Estudo chama vias menores de “estradas fantasmas” – Foto gemini

A abertura de novas estradas e ramais sem licenciamento ambiental no Acre tem ampliado o risco de desmatamento e pressionado áreas protegidas da Amazônia. O alerta é da pesquisadora da Universidade Federal do Acre (UFAC), Sonaira Souza Silva, que coordena um estudo sobre a expansão da malha viária no estado.

Matéria especial do jornal Folha de S.Paulo publicada no último dia 20 de abril com base no estudo aponta que milhares de quilômetros de novas vias foram abertos no Acre desde 1990, incluindo trechos construídos em áreas de preservação ambiental, assentamentos e terras públicas.

O dado que mais preocupa os pesquisadores que assinam o estudo é o avanço dentro de unidades de conservação. Segundo o relatório, quase 3 mil quilômetros de estradas foram abertos nessas áreas nas últimas décadas.

Entre os casos mais recentes estão novos ramais identificados na Reserva Extrativista Chico Mendes e na Resex Cazumbá-Iracema. Segundo Sonaira Silva, muitas dessas vias surgem sem planejamento ambiental adequado.

“Quando começamos a ver realmente o avanço dessas estradas menores, dos ramais, foi realmente surpreendente”, afirmou a pesquisadora.

Ela explica que essas vias menores, chamadas de “estradas fantasmas”, muitas vezes começam de forma irregular e acabam sendo ampliadas posteriormente com a atuação do poder público, sem estudos de impacto ambiental e social.

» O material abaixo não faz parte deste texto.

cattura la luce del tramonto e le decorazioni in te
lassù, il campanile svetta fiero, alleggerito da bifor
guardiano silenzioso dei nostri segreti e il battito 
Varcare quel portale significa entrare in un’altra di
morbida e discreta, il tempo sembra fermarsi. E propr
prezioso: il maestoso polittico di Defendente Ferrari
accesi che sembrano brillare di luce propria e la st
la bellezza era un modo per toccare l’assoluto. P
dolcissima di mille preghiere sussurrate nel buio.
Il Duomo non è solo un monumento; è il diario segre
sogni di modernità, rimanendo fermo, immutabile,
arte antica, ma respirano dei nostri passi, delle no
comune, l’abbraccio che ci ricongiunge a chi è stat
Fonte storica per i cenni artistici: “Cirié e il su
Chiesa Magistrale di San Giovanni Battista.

“São conexões terrestres sem você pensar realmente no planejamento, sem ter os estudos de impacto ambiental e social da região”, alertou.

O estudo identificou que 2025 já aparece entre os anos com maior abertura de novas estradas no Acre, com 1.165 quilômetros de vias abertas. Os maiores índices, no entanto, foram registrados em 2019 e 2020.

Além do avanço sobre a floresta, pesquisadores como Cecília Leal, integrante da Rede Amazônia Sustentável, vinculada à Universidade de Lancaster, na Inglaterra, também alertam para impactos em rios e igarapés da Amazônia, já que muitas dessas estradas bloqueiam cursos d’água e alteram ecossistemas inteiros.

O Governo do Acre informou à Folha que a abertura de vias atende demandas históricas de integração regional e acesso a serviços públicos em áreas isoladas. Já o ICMBio afirmou que monitora os impactos nas unidades de conservação.